[Work task]: For the entries below, count the lines that contain the word "Video" and reply with that number only.

──────── Data to use

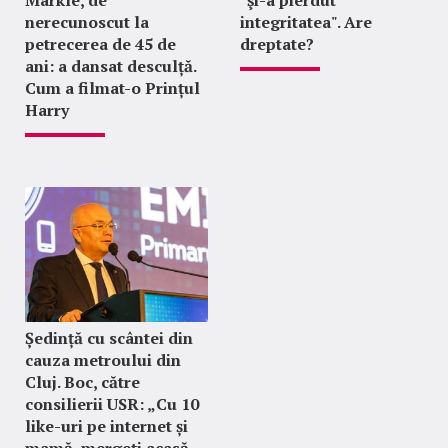
nerecunoscut la
integritatea". Are
petrecerea de 45 de
dreptate?
ani: a dansat desculță.
Cum a filmat-o Prințul
Harry
Ședință cu scântei din
cauza metroului din
Cluj. Boc, către
consilierii USR: „Cu 10
like-uri pe internet și
mamă, mergeți acasă,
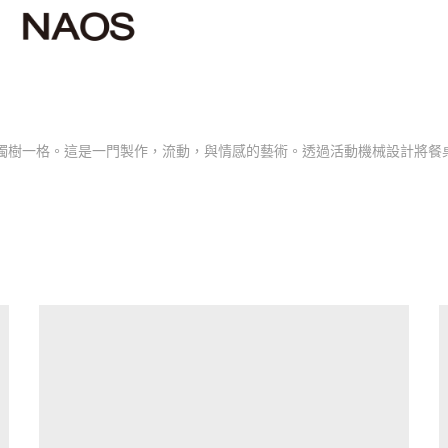
國際間獨樹一格。這是一門製作，流動，與情感的藝術。透過活動機械設計將餐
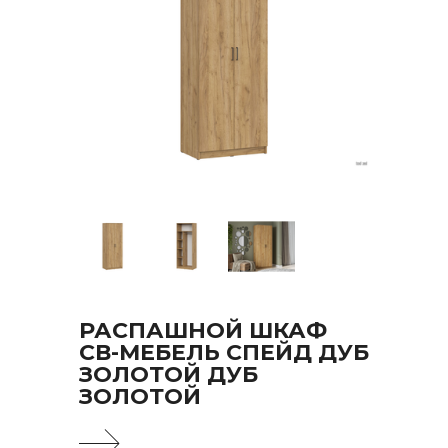
РАСПАШНОЙ ШКАФ
СВ-МЕБЕЛЬ СПЕЙД ДУБ
ЗОЛОТОЙ ДУБ
ЗОЛОТОЙ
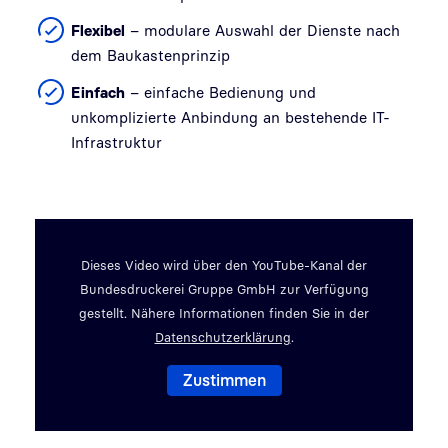
Flexibel
– modulare Auswahl der Dienste nach
dem Baukastenprinzip
Einfach
– einfache Bedienung und
unkomplizierte Anbindung an bestehende IT-
Infrastruktur
Video abspielen
Dieses Video wird über den YouTube-Kanal der
Bundesdruckerei Gruppe GmbH zur Verfügung
gestellt. Nähere Informationen finden Sie in der
Datenschutzerklärung
.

────────────────

[Output for this exercise]: 2